Hours before Mayor Bill de Blasio took the podium to deliver the annual State of the City address, one of his harshest education critics took a preemptive swipe at his education agenda, assuming the mayor planned to discuss it.
“We expect to see and hear a lot about Renewal Schools in this evening’s State of the City address,” the pro-charter group Families for Excellent Schools sent in an email blast to reporters. “Mayor de Blasio’s signature education program is mired in failure.”
But in his roughly hour-long remarks, de Blasio didn’t mention the Renewal program, an $850 million effort designed to flood low-performing schools with extra social services and academic support. In fact, he barely discussed the city’s schools, save for three lines of the 94-paragraph speech:
If you said to me, let’s talk about education, I would say, well, the state of our schools is stronger than many of us ever could have imagined. We announced on Friday the highest graduation rate in the history of New York City: 72.6 percent of our students graduated last year.
And for all of you, like me, who saw the bad old days, we also saw the lowest dropout rate in the history of the city, 8.5 percent. The disparities are finally starting to close. There’s more progress to be had. And now we have some of the tools we always dreamed of. We have pre-K for all our kids – 70,000 kids – including one of the most famous pre-K graduates now, Gershy.

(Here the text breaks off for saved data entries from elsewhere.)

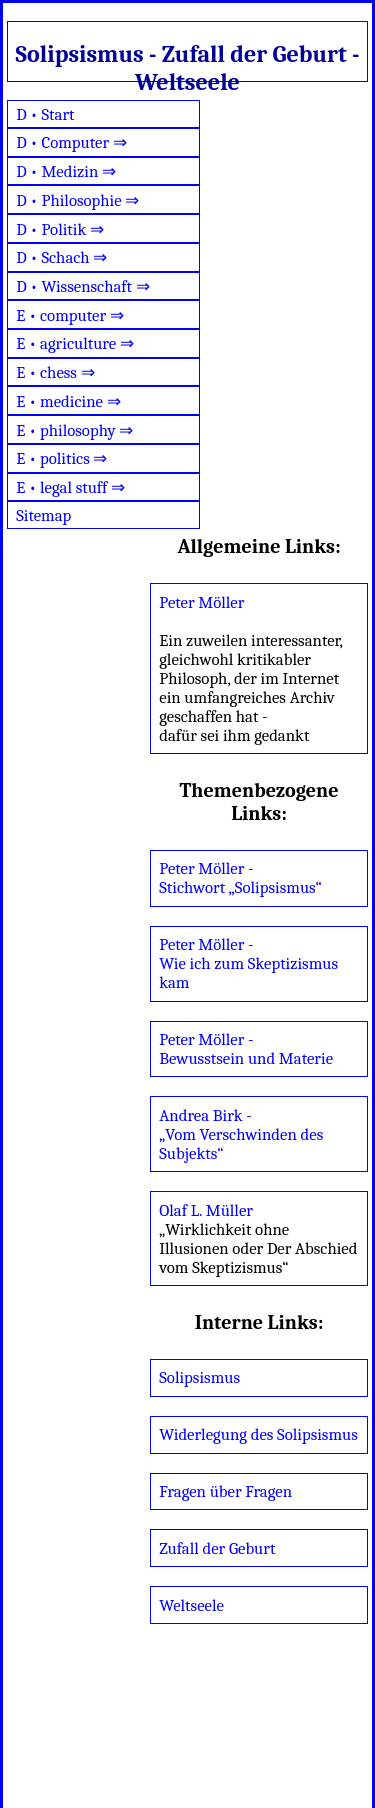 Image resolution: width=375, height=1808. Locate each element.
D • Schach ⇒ (61, 257)
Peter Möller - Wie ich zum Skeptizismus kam (248, 963)
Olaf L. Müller (206, 1210)
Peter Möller (201, 602)
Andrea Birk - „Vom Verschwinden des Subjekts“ (241, 1134)
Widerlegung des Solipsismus (258, 1434)
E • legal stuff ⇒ (70, 487)
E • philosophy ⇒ (74, 430)
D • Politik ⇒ (60, 229)
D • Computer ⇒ (71, 142)
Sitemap (43, 515)
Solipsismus (199, 1377)
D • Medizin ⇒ (66, 171)
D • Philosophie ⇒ (77, 200)
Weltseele (191, 1605)
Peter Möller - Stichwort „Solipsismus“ (240, 878)
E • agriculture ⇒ (75, 343)
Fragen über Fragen (225, 1491)
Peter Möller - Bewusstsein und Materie (246, 1049)
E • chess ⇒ (55, 372)
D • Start (45, 114)
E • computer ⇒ (70, 315)
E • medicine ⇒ (68, 401)
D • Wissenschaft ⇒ (83, 286)
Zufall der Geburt (217, 1548)
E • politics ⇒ (61, 458) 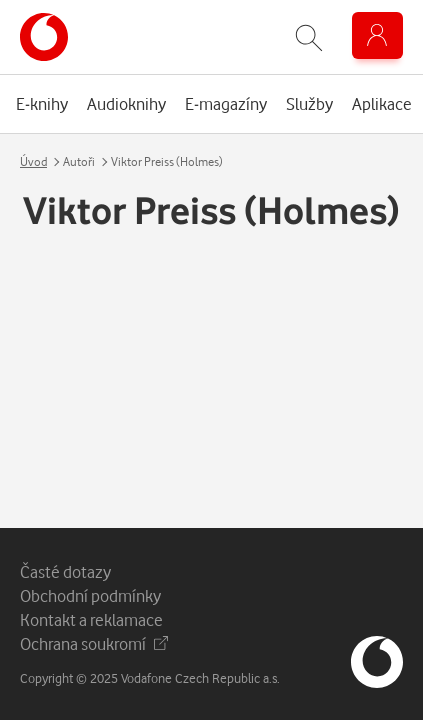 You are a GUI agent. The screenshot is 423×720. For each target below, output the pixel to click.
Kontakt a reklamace (91, 619)
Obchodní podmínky (90, 595)
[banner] (44, 37)
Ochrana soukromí (94, 643)
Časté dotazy (65, 571)
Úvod (33, 161)
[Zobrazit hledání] (309, 37)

We have advanced placement courses going in not just to our elite high schools or those that have been most privileged. Advanced placement courses will be in every single one of our high schools. You saw Javeria Amir from Morris Park in the Bronx. That’s an example of what you’re going to be seeing in high schools all over the city. Now, let’s take this opportunity to thank the educators, the teachers, the administrators, everyone who works in our schools to make them great.
In addition to leaving out the Renewal program, de Blasio didn’t touch on major pillars of his “Equity and Excellence” agenda, including computer science instruction for every student. Nor did he address school segregation, despite a larger plan education officials have said is in the works.
Instead, the “lofty” and “sometimes rambling” speech focused on the city’s housing and affordability crisis.
“I don’t want to read too much into it in terms of what it means for policy — we’re probably seeing the winding down of Carmen Fariña at the helm,” said Aaron Pallas, an education professor at Columbia University’s Teachers College. Still, he added: “It was curiously flat in terms of education.”
This isn’t the first time education — which represents roughly a third of the city’s budget — hasn’t received much airtime during the annual speech. De Blasio predecessor Michael Bloomberg didn’t make much education news during his ninth “State of the City” speech, despite standing in a Queens school when he delivered it. (His eleventh address included dramatically more education policy.) And last year, de Blasio also seemed to tack away from his schools agenda.
Asked whether the speech might signal that de Blasio doesn’t plan to pin his re-election bid to his schools agenda, Pallas said it could depend on the competition.
“I’m not seeing potential opponents who are likely to make education the heart of their campaigns. A lot will depend on how the race unfolds.”